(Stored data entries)
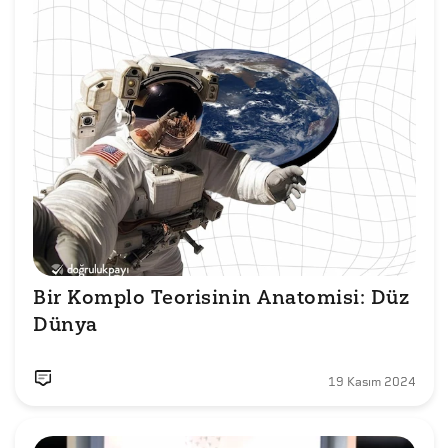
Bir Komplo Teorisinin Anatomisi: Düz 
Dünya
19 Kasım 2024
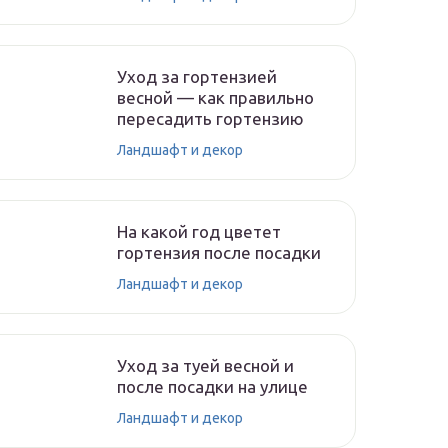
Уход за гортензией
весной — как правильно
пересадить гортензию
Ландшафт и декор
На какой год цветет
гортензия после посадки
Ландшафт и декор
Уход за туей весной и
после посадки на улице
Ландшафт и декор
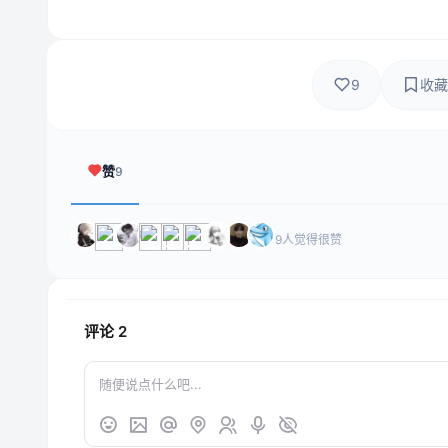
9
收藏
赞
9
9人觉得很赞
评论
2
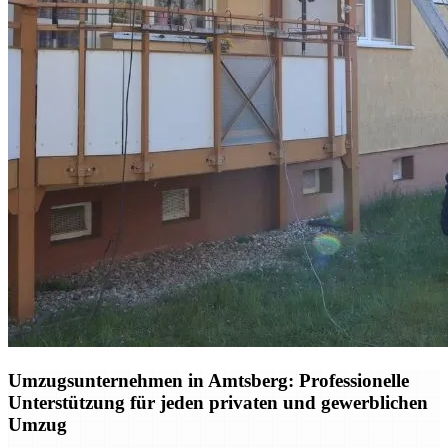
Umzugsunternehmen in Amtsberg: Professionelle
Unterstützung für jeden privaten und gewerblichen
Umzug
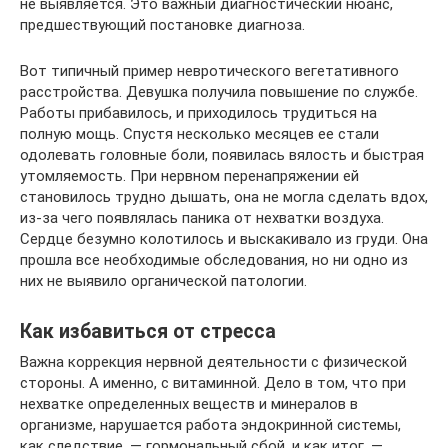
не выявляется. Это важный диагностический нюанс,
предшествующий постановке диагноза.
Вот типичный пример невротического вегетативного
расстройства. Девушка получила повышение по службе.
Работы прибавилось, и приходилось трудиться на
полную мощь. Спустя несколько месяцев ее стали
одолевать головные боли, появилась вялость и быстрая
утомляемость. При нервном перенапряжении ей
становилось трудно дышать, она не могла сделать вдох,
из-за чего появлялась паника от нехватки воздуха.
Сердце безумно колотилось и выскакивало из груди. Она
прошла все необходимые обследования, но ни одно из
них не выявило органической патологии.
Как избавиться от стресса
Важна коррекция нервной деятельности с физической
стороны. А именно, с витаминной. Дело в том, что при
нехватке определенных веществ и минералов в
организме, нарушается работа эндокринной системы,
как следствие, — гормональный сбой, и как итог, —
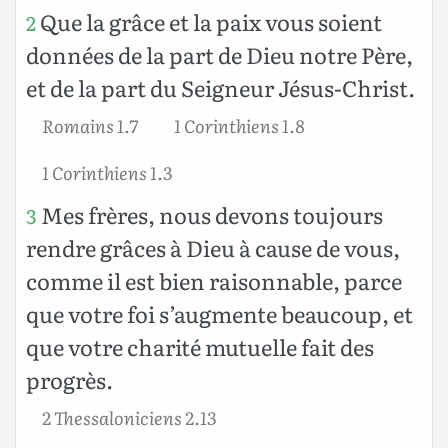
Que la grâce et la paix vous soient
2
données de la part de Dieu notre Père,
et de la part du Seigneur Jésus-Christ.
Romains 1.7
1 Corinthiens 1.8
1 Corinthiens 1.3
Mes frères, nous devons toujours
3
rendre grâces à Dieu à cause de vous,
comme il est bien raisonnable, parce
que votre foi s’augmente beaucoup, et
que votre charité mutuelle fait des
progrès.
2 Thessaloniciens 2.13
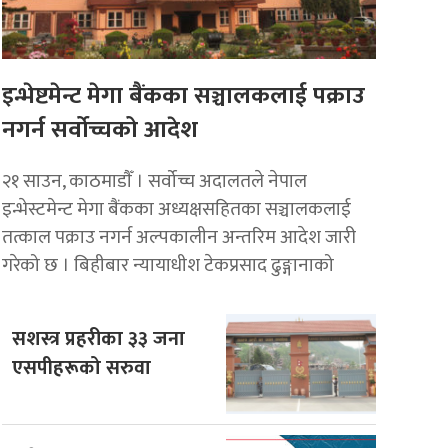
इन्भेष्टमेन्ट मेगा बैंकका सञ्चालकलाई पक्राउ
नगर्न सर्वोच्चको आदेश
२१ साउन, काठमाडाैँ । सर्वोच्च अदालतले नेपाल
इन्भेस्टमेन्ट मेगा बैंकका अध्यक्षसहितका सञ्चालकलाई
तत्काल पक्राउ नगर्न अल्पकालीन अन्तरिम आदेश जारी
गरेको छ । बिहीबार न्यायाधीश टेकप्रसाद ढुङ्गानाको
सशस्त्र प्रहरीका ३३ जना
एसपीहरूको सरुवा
--
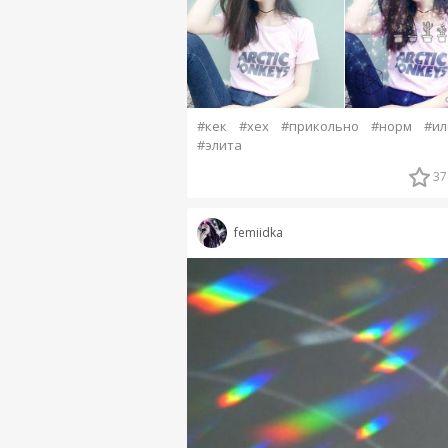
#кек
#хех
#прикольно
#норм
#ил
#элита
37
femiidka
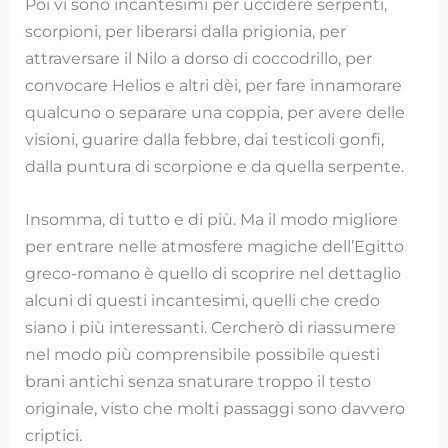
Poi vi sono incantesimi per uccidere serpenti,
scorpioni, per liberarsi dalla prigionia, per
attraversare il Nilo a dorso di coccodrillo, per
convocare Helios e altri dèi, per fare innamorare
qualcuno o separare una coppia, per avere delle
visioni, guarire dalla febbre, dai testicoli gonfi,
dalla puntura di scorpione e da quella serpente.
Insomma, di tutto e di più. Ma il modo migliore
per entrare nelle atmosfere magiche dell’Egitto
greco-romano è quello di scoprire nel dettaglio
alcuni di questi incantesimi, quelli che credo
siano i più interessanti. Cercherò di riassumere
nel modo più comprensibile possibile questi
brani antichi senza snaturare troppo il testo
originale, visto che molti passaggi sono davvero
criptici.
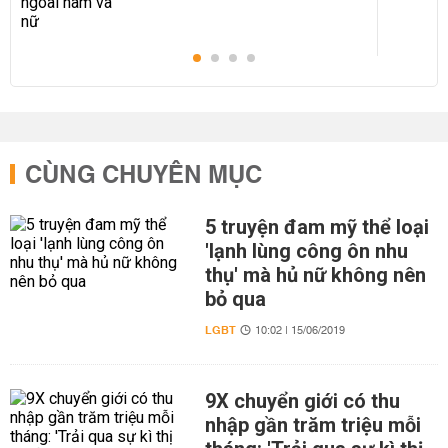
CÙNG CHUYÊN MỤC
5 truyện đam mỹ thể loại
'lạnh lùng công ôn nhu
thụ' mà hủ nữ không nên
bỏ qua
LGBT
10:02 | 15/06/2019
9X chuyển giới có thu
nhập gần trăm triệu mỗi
---
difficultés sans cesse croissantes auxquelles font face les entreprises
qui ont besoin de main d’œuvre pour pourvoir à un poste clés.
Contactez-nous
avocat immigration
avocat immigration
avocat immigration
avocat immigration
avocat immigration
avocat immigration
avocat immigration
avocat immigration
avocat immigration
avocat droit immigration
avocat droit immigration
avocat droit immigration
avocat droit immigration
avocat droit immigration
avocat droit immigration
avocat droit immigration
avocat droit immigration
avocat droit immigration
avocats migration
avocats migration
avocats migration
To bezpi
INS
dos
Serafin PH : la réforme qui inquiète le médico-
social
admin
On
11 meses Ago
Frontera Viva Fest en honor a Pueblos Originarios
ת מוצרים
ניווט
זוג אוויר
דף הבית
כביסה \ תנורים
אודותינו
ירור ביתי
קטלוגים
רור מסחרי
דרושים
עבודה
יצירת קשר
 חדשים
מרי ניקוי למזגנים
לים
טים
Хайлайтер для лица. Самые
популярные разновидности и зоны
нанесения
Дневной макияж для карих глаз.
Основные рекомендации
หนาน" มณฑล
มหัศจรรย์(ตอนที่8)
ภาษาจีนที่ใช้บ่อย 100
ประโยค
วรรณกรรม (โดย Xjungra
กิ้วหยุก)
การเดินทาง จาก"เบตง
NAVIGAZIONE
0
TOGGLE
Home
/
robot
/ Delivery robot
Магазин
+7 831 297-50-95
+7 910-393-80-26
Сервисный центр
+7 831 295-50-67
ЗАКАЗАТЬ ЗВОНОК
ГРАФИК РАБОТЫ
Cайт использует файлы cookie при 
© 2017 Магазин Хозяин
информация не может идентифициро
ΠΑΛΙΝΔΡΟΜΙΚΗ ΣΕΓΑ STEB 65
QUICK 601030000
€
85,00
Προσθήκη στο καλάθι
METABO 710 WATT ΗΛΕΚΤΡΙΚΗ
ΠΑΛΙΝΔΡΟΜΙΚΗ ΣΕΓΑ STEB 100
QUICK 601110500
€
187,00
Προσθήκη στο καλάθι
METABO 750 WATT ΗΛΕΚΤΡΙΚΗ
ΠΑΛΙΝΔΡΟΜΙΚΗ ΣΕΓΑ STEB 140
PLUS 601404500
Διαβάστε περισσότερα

- _Try it_: Your answer must be the count of lines in the data that contain "vous", with no added words.

- _Response area_: 2